Defining the Borders of Topological and Functional Chromosomal Domains
Segmentation of the fly genome into linear and topological chromatin domains raises the question of whether special kinds of elements or structures define the transition from one domain to another. The first attempt to discover such elements nearly 30 years ago, was motivated by the question of what limits the extent of the polytene chromosome region decompacted upon activation of the Hsp70 genes after heat stress (so-called “heat-shock puff”). Using DNase I accessibility assay, Udvardy et al. (1985) have found specialized chromatin structures (scs) and scs′ to flank the Hsp70 locus and proposed that those define the boundaries of the heat-shock puff. As would be expected from such boundary elements, scs and scs′ turned out to “insulate” the expression of a reporter gene from the influence of the surrounding chromatin (Kellum and Schedl 1991) (Figure 2A). Around the same time, studies of the mutagenic effect of the gypsy retrotransposon revealed an insulator element contained in its 5′ end (Holdridge and Dorsett 1991; Geyer and Corces 1992). This element blocks, or insulates, activation of a promoter by a transcriptional enhancer when placed between the two (Figure 2B). Unlike transcriptional repression, insulation leaves the promoter transcriptionally competent, such that it can be activated by other enhancers when they are not separated from the promoter by the insulator element. The two lines of research converged when, similarly to gypsy insulator, scs and scs′ were shown to block enhancer–promoter communications (Kellum and Schedl 1992; Kuhn et al. 2003) and the gypsy insulator was shown to protect a reporter gene from chromosomal position effects (Roseman et al. 1993). Another set of paradigmatic insulator elements was discovered while dissecting the regulation of the Drosophila bithorax gene cluster. The bithorax complex contains three genes Ubx, abd-A, and Abd-B, which encode transcription factors that specify anterior–posterior identity of the last thoracic and the abdominal segments of the developing fly (Maeda and Karch 2006). The three genes are controlled by an ∼300-kb region, which is divided by insulator elements into nine functionally independent regulatory units (Galloni et al. 1993; Karch et al. 1994; Mihaly et al. 1997; Barges et al. 2000; Bender and Hudson 2000; Bender and Lucas 2013; Savitsky et al. 2016).

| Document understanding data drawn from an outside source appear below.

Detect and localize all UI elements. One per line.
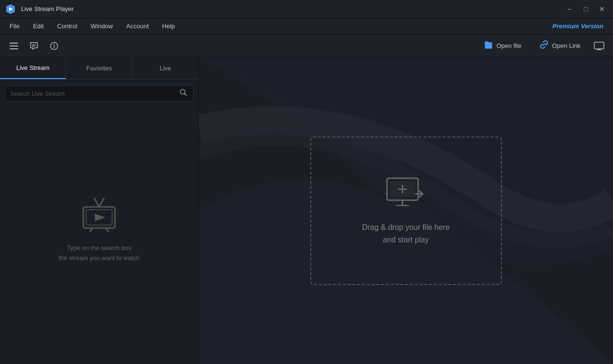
open-link-icon xyxy=(539,39,549,52)
app-logo xyxy=(4,2,17,16)
titlebar: Live Stream Player − □ ✕ xyxy=(0,0,613,18)
tab-favorites[interactable]: Favorites xyxy=(66,57,132,79)
minimize-button[interactable]: − xyxy=(562,3,577,15)
open-file-button[interactable]: Open file xyxy=(477,36,528,55)
svg-rect-7 xyxy=(54,45,55,48)
tab-live-stream[interactable]: Live Stream xyxy=(0,57,66,79)
premium-label: Premium Version xyxy=(553,23,609,30)
menu-account[interactable]: Account xyxy=(121,21,155,32)
sidebar: Live Stream Favorites Live xyxy=(0,57,199,364)
menu-file[interactable]: File xyxy=(4,21,25,32)
svg-rect-3 xyxy=(10,48,18,49)
tab-live[interactable]: Live xyxy=(133,57,198,79)
svg-rect-5 xyxy=(32,46,34,47)
svg-rect-2 xyxy=(10,46,18,46)
search-button[interactable] xyxy=(179,88,188,99)
toolbar: Open file Open Link xyxy=(0,34,613,57)
menu-edit[interactable]: Edit xyxy=(27,21,49,32)
tv-icon xyxy=(78,189,121,234)
search-box xyxy=(5,85,193,102)
menu-window[interactable]: Window xyxy=(85,21,118,32)
search-input[interactable] xyxy=(10,90,179,97)
menu-help[interactable]: Help xyxy=(157,21,181,32)
chat-button[interactable] xyxy=(26,38,42,54)
tab-bar: Live Stream Favorites Live xyxy=(0,57,198,80)
sidebar-empty-text: Type on the search box the stream you wa… xyxy=(58,243,139,263)
open-link-label: Open Link xyxy=(552,42,580,49)
open-link-button[interactable]: Open Link xyxy=(532,36,587,55)
main-layout: Live Stream Favorites Live xyxy=(0,57,613,364)
open-file-label: Open file xyxy=(497,42,522,49)
svg-rect-1 xyxy=(10,43,18,44)
drop-icon xyxy=(385,176,428,214)
sidebar-empty-state: Type on the search box the stream you wa… xyxy=(0,107,198,364)
app-title: Live Stream Player xyxy=(21,5,562,12)
svg-rect-9 xyxy=(594,42,604,49)
hamburger-menu-button[interactable] xyxy=(6,38,22,54)
screen-button[interactable] xyxy=(591,38,607,54)
svg-line-11 xyxy=(185,94,187,96)
open-file-icon xyxy=(483,39,494,52)
close-button[interactable]: ✕ xyxy=(595,3,609,15)
svg-line-12 xyxy=(94,198,99,207)
window-controls: − □ ✕ xyxy=(562,3,609,15)
svg-rect-4 xyxy=(32,45,36,46)
menu-control[interactable]: Control xyxy=(51,21,83,32)
svg-point-8 xyxy=(54,44,55,45)
dropzone[interactable]: Drag & drop your file here and start pla… xyxy=(310,136,502,285)
maximize-button[interactable]: □ xyxy=(579,3,593,15)
content-area: Drag & drop your file here and start pla… xyxy=(199,57,613,364)
drop-zone-text: Drag & drop your file here and start pla… xyxy=(362,221,450,246)
svg-line-13 xyxy=(99,198,104,207)
info-button[interactable] xyxy=(46,38,62,54)
menubar: File Edit Control Window Account Help Pr… xyxy=(0,18,613,34)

Insulator elements exert their function via associated chromatin insulator proteins and much of what we know about them was discovered in studies of the paradigmatic insulator elements described above. For example, the function of gypsy insulator requires the Su(Hw), Mod(mdg4), and Cp190 proteins (Georgiev and Gerasimova 1989; Geyer and Corces 1992; Pai et al. 2004) and the BEAF-32 and Dwg (also known as Zw5) proteins are integral components of the scs′ and scs insulators (Zhao et al. 1995; Gaszner et al. 1999). Overall, the known Drosophila insulator proteins can be divided into three groups based on their biochemical and functional properties. The first group contains sequence-specific DNA binding proteins: Su(Hw), CTCF, BEAF-32, Ibf1, Ibf2, Pita, ZIPIC (also known as CG7928), Dwg, and GAF (the product of the Trithorax-like gene) (Geyer and Corces 1992; Zhao et al. 1995; Gaszner et al. 1999; Moon et al. 2005; Cuartero et al. 2014; Maksimenko et al. 2015; Wolle et al. 2015). The second group consists of the Cp190 protein and multiple protein isoforms encoded by the mod(mdg4) gene (Dorn et al. 2001; Pai et al. 2004; Van Bortle et al. 2012). Both Cp190 and Mod(mdg4) appear to lack sequence-specific DNA binding activity but can mediate homotypic and heterotypic protein–protein interactions via their BTB/POZ (Broad complex, Tramtrack, Bric-a-brac)/(Poxvirus and Zinc finger) domains. The third group contains biochemically diverse proteins: Elba1, Elba2, Elba3, Shep, and Rump, which were proposed to modulate the enhancer-blocking ability of insulator elements at specific stages of development or in a tissue-specific manner (Aoki et al. 2012; Matzat et al. 2012; King et al. 2014). Most of these proteins are specific to diptera, but at least one of them, CTCF, is widely conserved in evolution and, in mammals, acts as the main insulator protein (Herold et al. 2012).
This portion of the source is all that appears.